This application claims priority of Taiwanese Application No. 093112355, filed on May 3, 2004.
1. Field of the Invention
The invention relates to an acoustic model training method, more particularly to an acoustic model training method, in which sub-speech data sets are used to perform adaptation training of acoustic models of a root speech data set so as to obtain acoustic models of the sub-speech data sets.
2. Description of the Related Art
Current mainstream speech recognition techniques are based on the fundamental principle of statistical model recognition. A complete speech recognition system can be roughly divided into three levels: audio signal processing, acoustic decoding, and linguistic decoding.
For phonetics, in natural speech situations, speech sounds are continuous, i.e., the demarcation between phonetic segments is not distinct. This is the so-called coarticulation phenomenon. Currently, the complicated problem of coarticulation between phonetic segments is overcome mostly by adopting context-dependent models.
Generally speaking, each mono-syllable includes at least one phone. Each phone can be divided into an initial and a final, i.e., a consonant and a vowel. Since the same phone will have different acoustic models in different sentences due to the effect of coarticulation, the number of phones in different languages varies as well. For instance, there are 40-50 phones in English, whereas there are 37 phones in Chinese. If a context-dependent model is built according to context relationship, the required number of acoustic models will be huge. For instance, the Chinese language will require about 60,000 acoustic models, whereas the English language will require about 125,000 acoustic models. Besides, the building of each model requires sufficient speech data in order to impart a certain degree of reliability to the model. In order that there are sufficient speech data for each speech model to train reliable models, parameter sharing is a usually adopted approach to speech training.

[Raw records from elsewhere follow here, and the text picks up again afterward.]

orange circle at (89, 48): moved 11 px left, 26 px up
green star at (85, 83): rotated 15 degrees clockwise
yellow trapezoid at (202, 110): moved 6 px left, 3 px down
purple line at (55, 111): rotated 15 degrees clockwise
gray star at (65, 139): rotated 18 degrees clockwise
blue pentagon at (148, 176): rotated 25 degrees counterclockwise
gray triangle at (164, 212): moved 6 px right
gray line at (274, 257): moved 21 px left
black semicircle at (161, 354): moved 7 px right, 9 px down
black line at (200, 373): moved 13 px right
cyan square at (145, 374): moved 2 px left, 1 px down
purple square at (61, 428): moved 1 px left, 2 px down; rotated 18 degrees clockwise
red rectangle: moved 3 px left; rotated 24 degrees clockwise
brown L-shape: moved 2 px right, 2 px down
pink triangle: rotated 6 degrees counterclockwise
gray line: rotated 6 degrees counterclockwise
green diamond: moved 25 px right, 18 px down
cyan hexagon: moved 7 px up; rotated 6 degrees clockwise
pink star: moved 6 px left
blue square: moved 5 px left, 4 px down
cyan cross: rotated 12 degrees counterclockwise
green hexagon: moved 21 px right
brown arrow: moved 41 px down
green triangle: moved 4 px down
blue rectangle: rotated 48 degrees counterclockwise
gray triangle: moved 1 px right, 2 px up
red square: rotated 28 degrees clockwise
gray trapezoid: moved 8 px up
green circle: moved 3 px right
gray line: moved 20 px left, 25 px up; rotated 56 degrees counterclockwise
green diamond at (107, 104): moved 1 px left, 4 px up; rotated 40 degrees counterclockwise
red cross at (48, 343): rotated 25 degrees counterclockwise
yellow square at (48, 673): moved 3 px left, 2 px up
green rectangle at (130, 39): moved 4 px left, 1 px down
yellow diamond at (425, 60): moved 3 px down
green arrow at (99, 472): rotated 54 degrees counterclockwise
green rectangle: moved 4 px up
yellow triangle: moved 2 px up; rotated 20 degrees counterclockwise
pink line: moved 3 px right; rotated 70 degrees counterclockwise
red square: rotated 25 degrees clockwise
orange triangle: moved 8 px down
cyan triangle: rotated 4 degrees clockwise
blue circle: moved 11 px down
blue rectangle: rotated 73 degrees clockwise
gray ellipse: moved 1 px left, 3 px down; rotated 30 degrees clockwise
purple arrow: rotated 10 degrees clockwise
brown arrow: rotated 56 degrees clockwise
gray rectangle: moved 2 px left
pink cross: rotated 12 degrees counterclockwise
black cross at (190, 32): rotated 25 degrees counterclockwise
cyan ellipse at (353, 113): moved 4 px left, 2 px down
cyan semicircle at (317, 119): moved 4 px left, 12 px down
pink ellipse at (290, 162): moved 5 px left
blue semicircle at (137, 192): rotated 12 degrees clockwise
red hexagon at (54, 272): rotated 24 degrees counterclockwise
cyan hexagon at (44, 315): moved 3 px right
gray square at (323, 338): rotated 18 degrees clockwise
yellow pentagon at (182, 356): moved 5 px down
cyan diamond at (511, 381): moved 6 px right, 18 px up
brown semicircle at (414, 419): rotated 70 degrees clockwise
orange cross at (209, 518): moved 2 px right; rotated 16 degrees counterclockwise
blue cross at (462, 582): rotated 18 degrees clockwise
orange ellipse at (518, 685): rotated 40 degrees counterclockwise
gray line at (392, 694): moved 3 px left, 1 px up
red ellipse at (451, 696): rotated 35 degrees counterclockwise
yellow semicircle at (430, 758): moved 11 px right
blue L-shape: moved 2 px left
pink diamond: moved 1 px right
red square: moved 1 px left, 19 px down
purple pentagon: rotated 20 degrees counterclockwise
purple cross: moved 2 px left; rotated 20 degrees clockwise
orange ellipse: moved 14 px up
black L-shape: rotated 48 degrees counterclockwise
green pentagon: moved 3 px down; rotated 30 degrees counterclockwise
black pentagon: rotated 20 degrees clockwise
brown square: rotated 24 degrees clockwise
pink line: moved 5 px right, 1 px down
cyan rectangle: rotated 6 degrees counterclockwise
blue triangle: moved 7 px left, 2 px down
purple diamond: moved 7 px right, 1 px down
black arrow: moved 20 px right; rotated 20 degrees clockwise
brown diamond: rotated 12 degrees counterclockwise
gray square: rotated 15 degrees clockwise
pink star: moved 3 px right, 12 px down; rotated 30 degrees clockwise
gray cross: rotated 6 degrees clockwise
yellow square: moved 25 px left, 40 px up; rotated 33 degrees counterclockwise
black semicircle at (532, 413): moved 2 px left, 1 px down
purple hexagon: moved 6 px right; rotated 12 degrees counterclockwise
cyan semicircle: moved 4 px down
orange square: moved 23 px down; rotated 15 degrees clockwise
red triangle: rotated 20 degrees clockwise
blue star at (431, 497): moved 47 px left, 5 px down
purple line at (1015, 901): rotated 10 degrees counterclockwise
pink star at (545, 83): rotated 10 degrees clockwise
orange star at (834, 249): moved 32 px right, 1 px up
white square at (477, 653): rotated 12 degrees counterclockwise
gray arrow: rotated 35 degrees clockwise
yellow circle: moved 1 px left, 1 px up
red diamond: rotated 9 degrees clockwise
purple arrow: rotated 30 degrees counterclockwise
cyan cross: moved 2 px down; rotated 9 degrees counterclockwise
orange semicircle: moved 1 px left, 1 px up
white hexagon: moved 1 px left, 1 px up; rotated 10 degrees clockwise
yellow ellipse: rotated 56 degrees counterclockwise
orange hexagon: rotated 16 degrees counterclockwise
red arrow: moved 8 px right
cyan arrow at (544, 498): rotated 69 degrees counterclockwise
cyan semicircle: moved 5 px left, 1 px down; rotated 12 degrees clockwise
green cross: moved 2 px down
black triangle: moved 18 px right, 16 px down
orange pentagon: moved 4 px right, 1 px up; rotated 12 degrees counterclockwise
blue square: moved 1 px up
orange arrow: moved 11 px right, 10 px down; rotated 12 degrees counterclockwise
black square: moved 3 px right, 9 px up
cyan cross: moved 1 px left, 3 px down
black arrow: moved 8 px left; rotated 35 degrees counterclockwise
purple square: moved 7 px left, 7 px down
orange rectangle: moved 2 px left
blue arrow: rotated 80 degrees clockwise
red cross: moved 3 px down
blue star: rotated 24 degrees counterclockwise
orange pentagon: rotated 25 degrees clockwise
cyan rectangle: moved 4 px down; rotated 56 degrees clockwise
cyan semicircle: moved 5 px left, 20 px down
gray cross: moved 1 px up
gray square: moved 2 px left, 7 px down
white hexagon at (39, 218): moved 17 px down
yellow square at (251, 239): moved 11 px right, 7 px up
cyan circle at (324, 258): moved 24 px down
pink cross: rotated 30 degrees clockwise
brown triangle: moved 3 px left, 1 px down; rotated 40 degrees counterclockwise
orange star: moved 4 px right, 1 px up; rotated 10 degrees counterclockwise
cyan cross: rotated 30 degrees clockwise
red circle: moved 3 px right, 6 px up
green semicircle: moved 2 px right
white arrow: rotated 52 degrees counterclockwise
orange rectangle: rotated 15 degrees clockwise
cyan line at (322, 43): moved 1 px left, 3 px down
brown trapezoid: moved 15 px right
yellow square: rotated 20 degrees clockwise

At present, a decision tree is employed to train acoustic models using relevant speech data sharing parameters. The decision tree is a method of integrating phonetics and acoustics in a top-down approach, in which all the speech data belonging to the same phone are placed at the uppermost level, and are divided into two clusters. The differences among elements in the same cluster are smaller, whereas the differences among elements in different clusters are larger. In this way, acoustically similar models can be grouped together, while dissimilar models can be separated. Iterative splitting will yield clusters that are sets of shared parameters. The models in the same cluster can share speech training data and parameters. However, the clusters are not split without restraint. If the number of speech data in a cluster is less than a threshold value, i.e., the amount of speech training data in the cluster is sparse, the models to be trained therefrom will not have robustness, thereby resulting in inaccurate training models. A current method to solve this problem is by backing-off to all the speech data in the level immediately above the cluster and using the same as the reference speech data when building the models. That is to say, using the models in the level immediately above the cluster as substitutes. For instance, if there are insufficient speech data beginning with the initial phone “an” (meaning that “a” is followed by “n” speech data), the parameters of the initial phone “a” are backed-off to substitute “an”. However, in actuality, the threshold value of the number of speech data in the speech data clusters is not easy to determine, and backing-off to the parameters of the speech data in the upper level offers little help in enhancing the resolution of the models.
Therefore, the object of this invention is to provide an acoustic model training method which can effectively use available speech data to build a relatively precise acoustic model.
According to one aspect of this invention, an acoustic model training method includes:
(a) constructing a root speech data set, the root speech data set having a plurality of root speech data, each of the root speech data having a root phone;
(b) constructing a Hidden Markov Model for the root speech data set;
(c) constructing a sub-speech data set dependent on the root phone, the sub-speech data set having at least one sub-speech datum, the sub-speech datum having the root phone and a sub-phone adjacent to the root phone; and
(d) using the following equation to update a parameter mean value of the sub-speech data set:
where {overscore (μi)} and {overscore (μd)} are mean values of Hidden Markov Model parameters for the root speech data set and the sub-speech data set, respectively, ni and nd are numbers of samples of speech data in the root speech data set and the sub-speech data set, respectively, k is a weighted value, and {overscore (μ)} is the updated mean value of the Hidden Markov Model parameters for the sub-speech data set.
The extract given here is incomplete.